The Book of Letters or The Book of Messages (Գիրք թղթոց) is an Armenian collection of church and religious documents of the 7th century. It is a copy made in 1298 by a priest named Thomas of Hromklay (Tovma Hromklayeci), at Sis, the capital of Cilician Armenia. Thomas' copy was taken in part from an earlier collection made in 1077. Includes authentic correspondence of Armenian, Syrian, Byzantine, Iranian, Georgian, etc. church figures.

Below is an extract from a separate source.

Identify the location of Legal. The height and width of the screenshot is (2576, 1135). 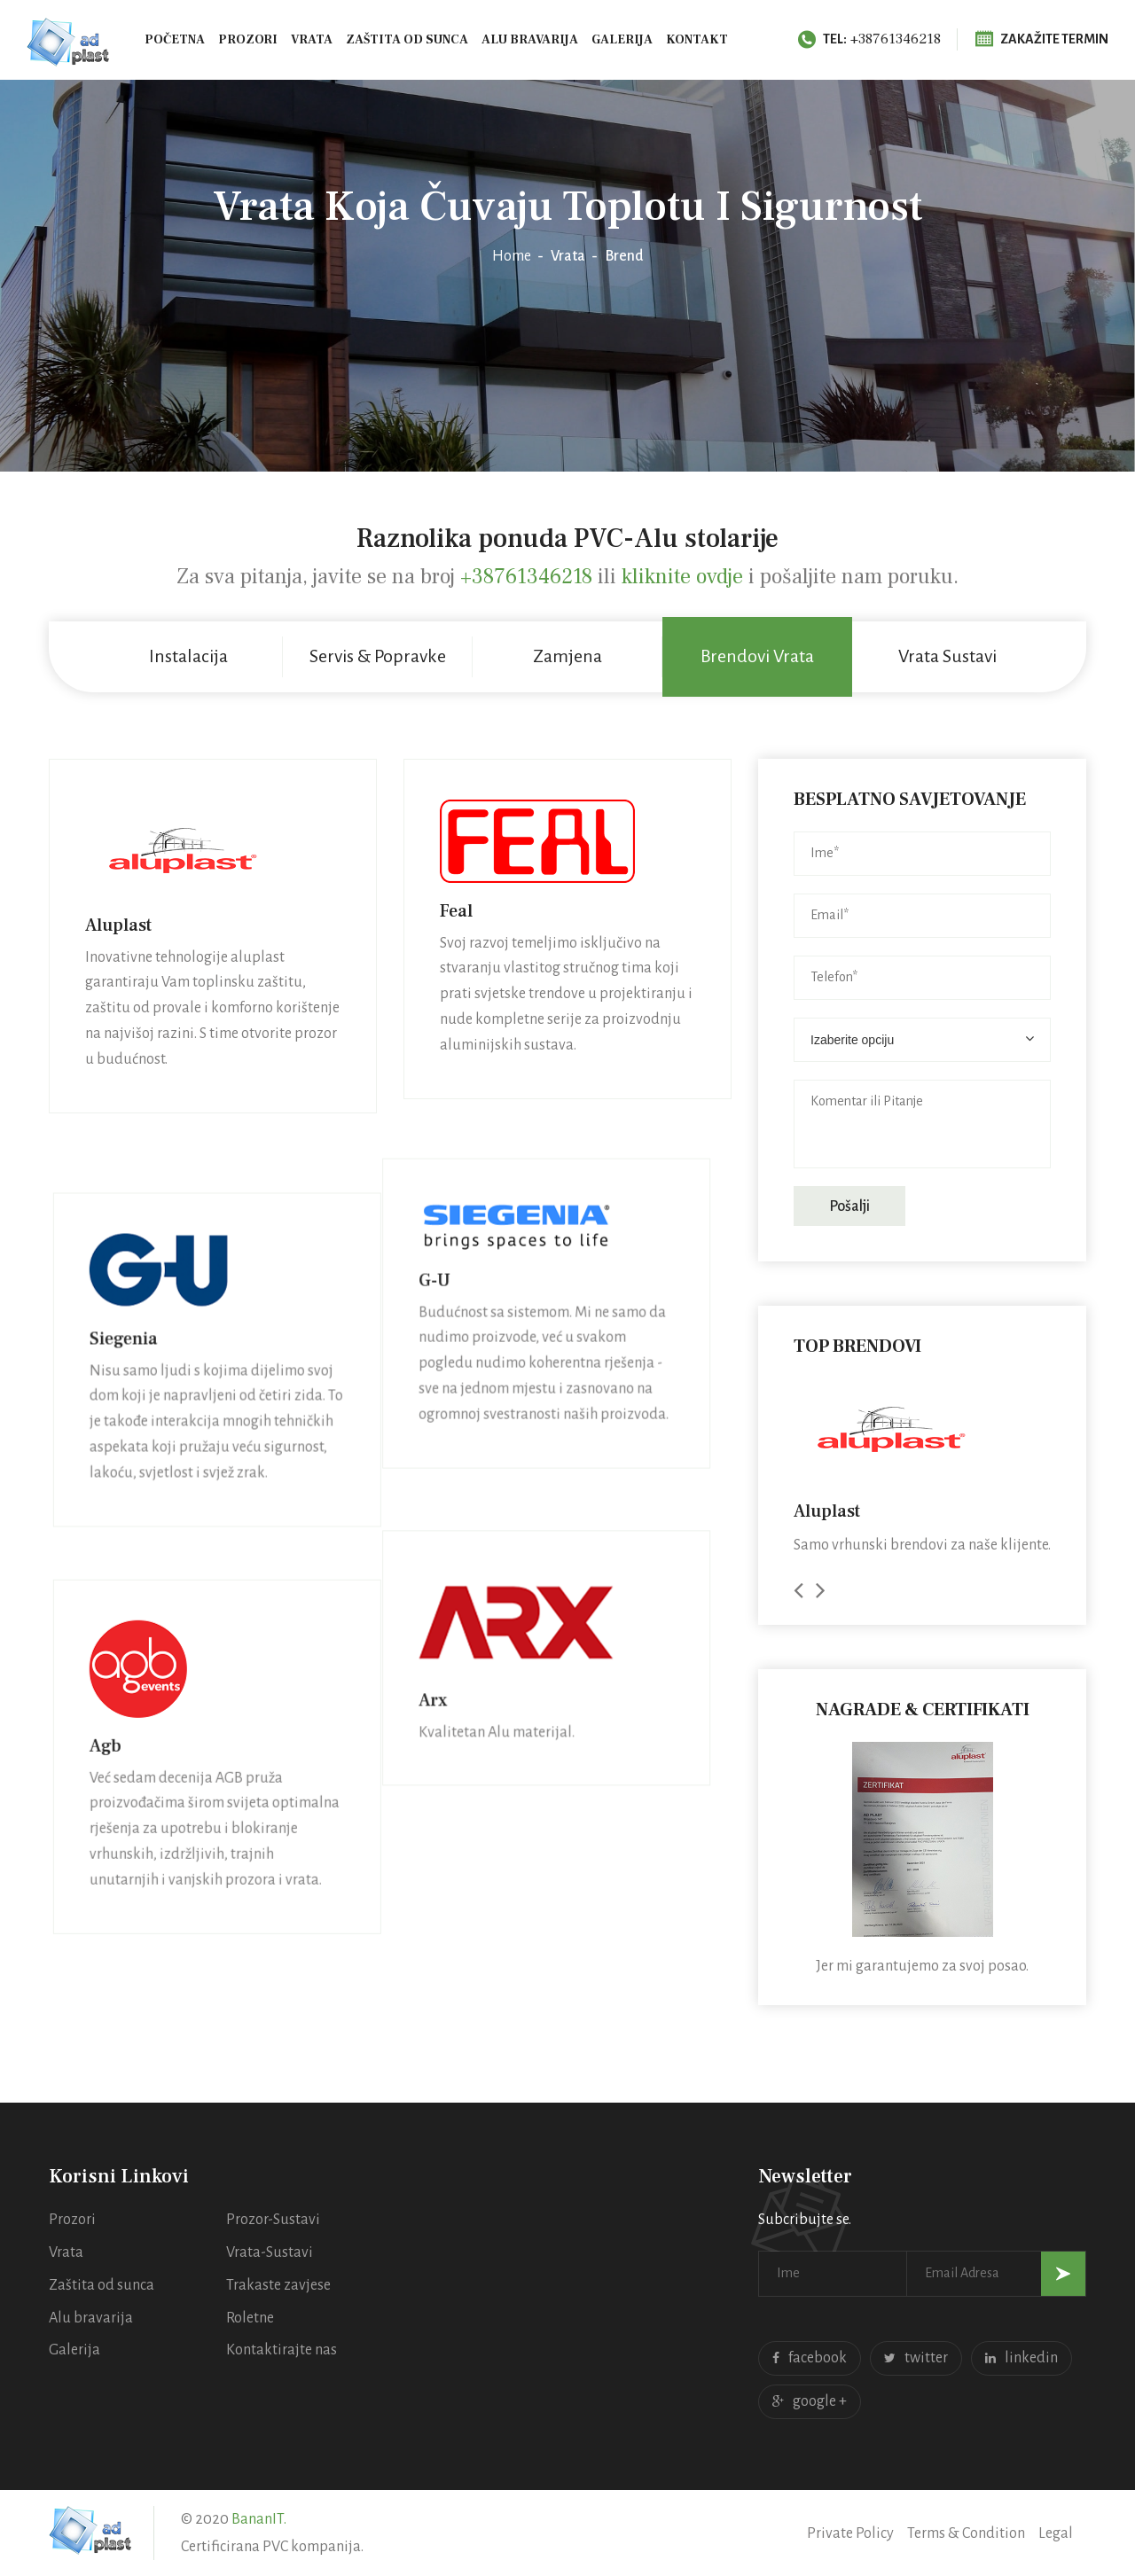 (1055, 2533).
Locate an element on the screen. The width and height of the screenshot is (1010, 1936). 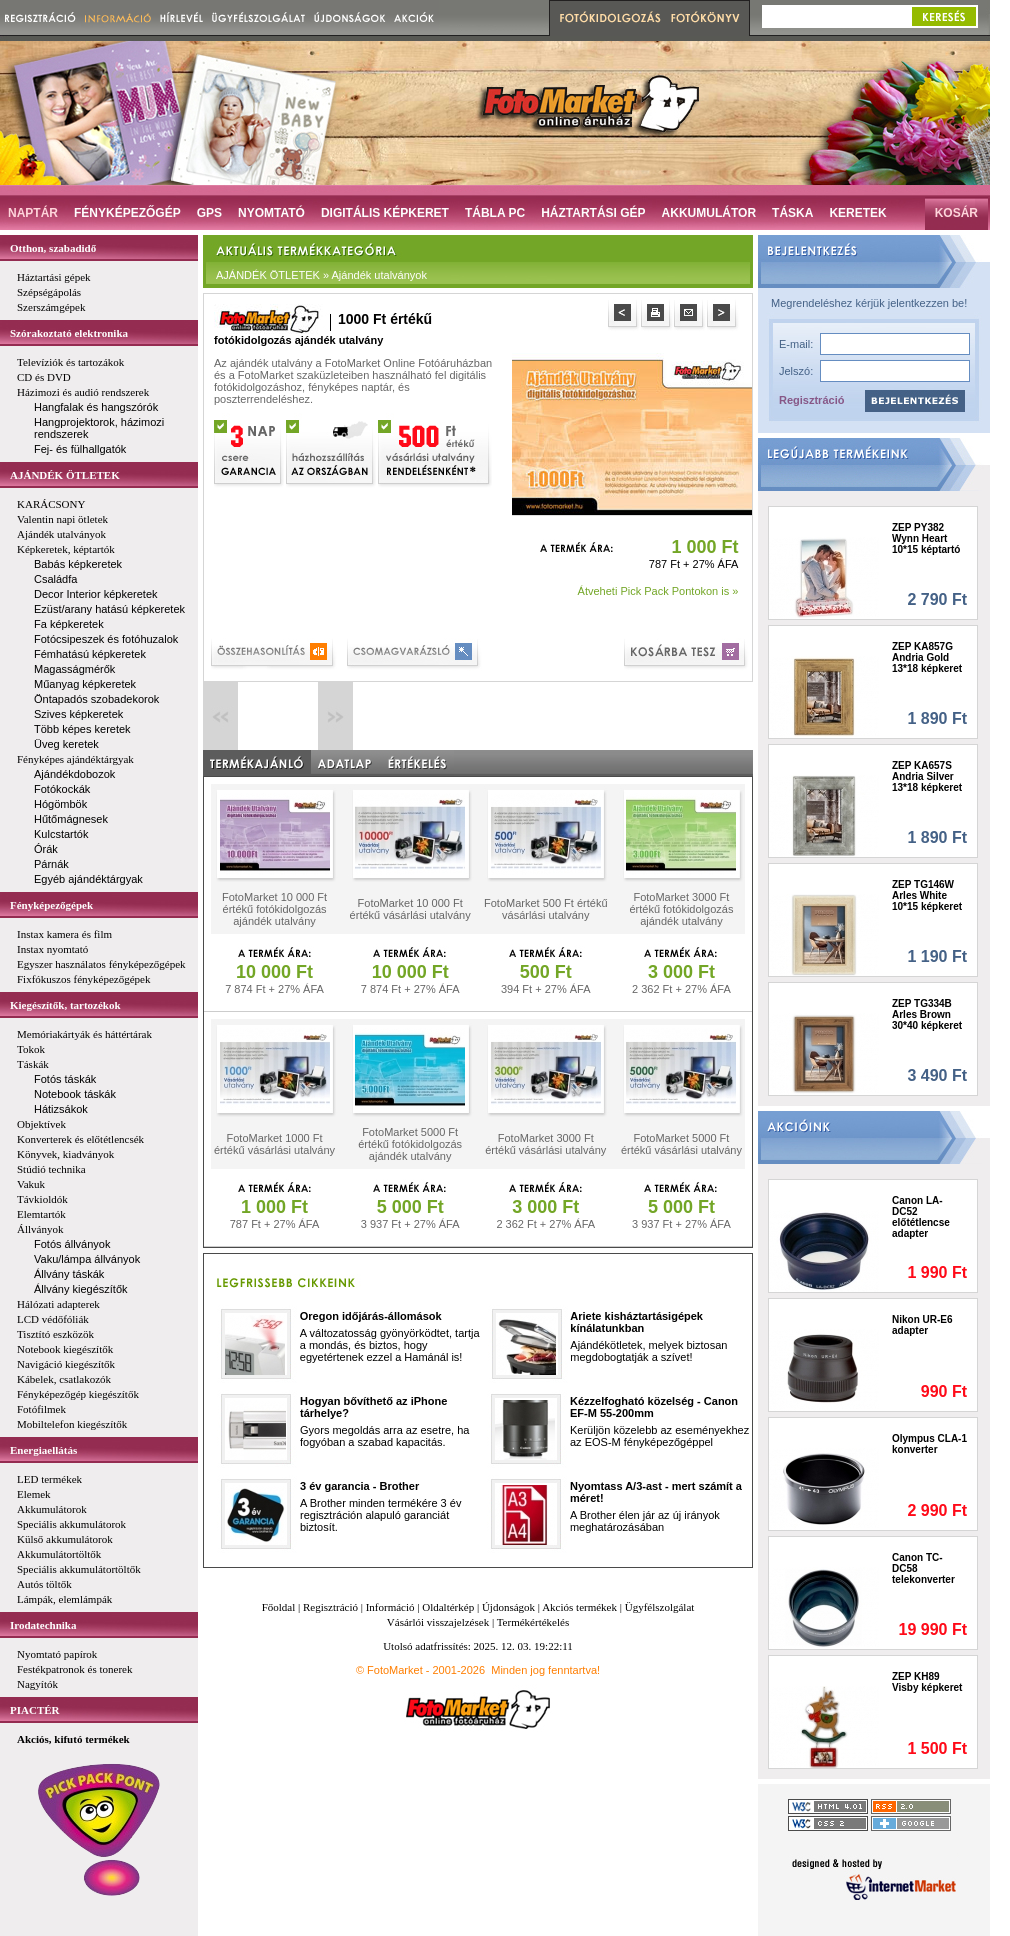 FotoMarket 500 Ft értékű vásárlási utalvány is located at coordinates (546, 909).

It is assumed that the main part of the collection was compiled by Catholicos Komitas Aghtsetsi (615-628). Later, 98 more documents (letters) were added, which chronologically cover the period of the 5th-13th centuries. The oldest document is a letter from the Archbishop of Constantinople Proclus to Sahak Partev. The compilation of the collection was due to the struggle of the Armenian Church against Chalcedonism. The Book of Letters is an important historical source for revealing the history of the Armenian Church in the early Middle Ages. The materials of the collection also contain important information about other countries of the Transcaucasus - Georgia and Caucasian Albania, valuable data on the social terminology of the time

== Editions ==
The first edition was published in 1901. It was republished and reedited in classical Armenian as second edition in 1994 by Archbishop Norayr Pogharian and in French in 1999 by Professor Nina Garsoïan in L'Église arménienne et le grand schisme d'Orient (The Armenian Church and the Great Eastern Schism).

== Criticism ==
According to Professor Robert W. Thomson the second edition of the Book of Letters by Pogharian, based on a broader range of textual evidence, provides better readings in many places, but the order of the items has been changed from that of the original in accordance with Pogharian's own views concerning their dating. Garsoïan's French translation is the most comprehensive investigation of the question to date, and her conclusions will take a while to be assimilated but there is as yet no translation of all the documents in the collection, nor is there a study of its compilation over the centuries. Many of the documents are also quoted by the tenth-century Armenian historian Ukhtanes in his History. Ukhtanes quotes correspondence between the religious leaders of Armenia and Georgia and it has not been examined whether Armenian concerns of the time caused him to doctor his material as earlier versions of the correspondence are in the Letters. The existing manuscripts of the Letters are not earlier than Ukhtanes and parts of them have been translated, but in the second edition (1994) the question of editorial policy is raised and requires further study.